It is available from the datasets page on the Weka webpage and is the first in the list called:
- A jar file containing 37 regression problems, obtained from various sources (datasets-numeric.jar)
It is a .jar file which is a type of compressed Java archive. You
should be able to unzip it with most modern unzip programs. If you have
Java installed (which you very likely do to use Weka), you can also
unzip the .jar file manually on the command line using the following
command in the directory where the jar was downloaded:
jar -xvf datasets-numeric.jar |
Unzipping the file will create a new directory called numeric that contains 37 regression datasets in ARFF native Weka format.
In this tutorial we will work on the Boston House Price dataset.
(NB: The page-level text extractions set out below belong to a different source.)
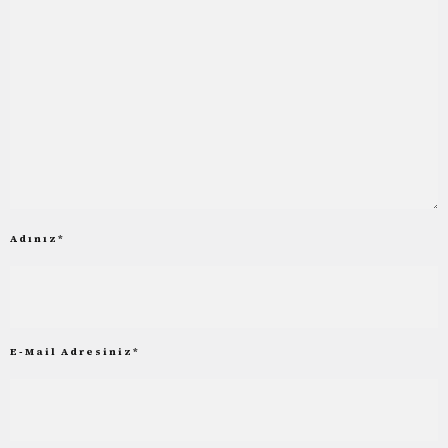
Adınız
*
E-Mail Adresiniz
*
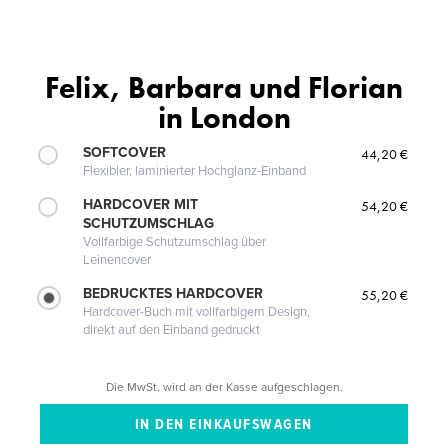
Felix, Barbara und Florian
in London
SOFTCOVER
44,20 €
Flexibler, laminierter Hochglanz-Einband
HARDCOVER MIT
54,20 €
SCHUTZUMSCHLAG
Vollfarbige Schutzumschlag über
Leinencover
BEDRUCKTES HARDCOVER
55,20 €
Hardcover-Buch mit vollfarbigem Design,
direkt auf den Einband gedruckt
Die MwSt. wird an der Kasse aufgeschlagen.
In this dataset, each instance describes the properties of a Boston
suburb and the task is to predict the house prices in thousands of
dollars. There are 13 numerical input variables with varying scales
describing the properties of suburbs. You can learn more about this
dataset on the UCI Machine Learning Repository.
- Open the Weka GUI Chooser
- Click the “Explorer” button to open the Weka Explorer.
- Click the “Open file…” button, navigate to the numeric/ directory and select housing.arff. Click the “Open button”.
The dataset is now loaded into Weka.
Weka Load the Boston House Price Dataset
2. Analyze the Dataset
It is important to review your data before you start modeling.
Reviewing the distribution of each attribute and the interactions
between attributes may shed light on specific data transforms and
specific modeling techniques that we could use.
Summary Statistics
Review the details about the dataset in the “Current relation” pane. We can notice a few things:
- The dataset is called housing.
- There are 506 instances. If we use 10-fold cross validation later to
evaluate the algorithms, then each fold will be comprised of about 50
instances, which is fine.
- There are 14 attributes, 13 inputs and 1 output variable.
Click on each attribute in the “Attributes” pane and review the summary statistics in the “Selected attribute” pane.
We can notice a few facts about our data:
- There are no missing values for any of the attributes.
- All inputs are numeric except one binary attribute, and have values in differing ranges.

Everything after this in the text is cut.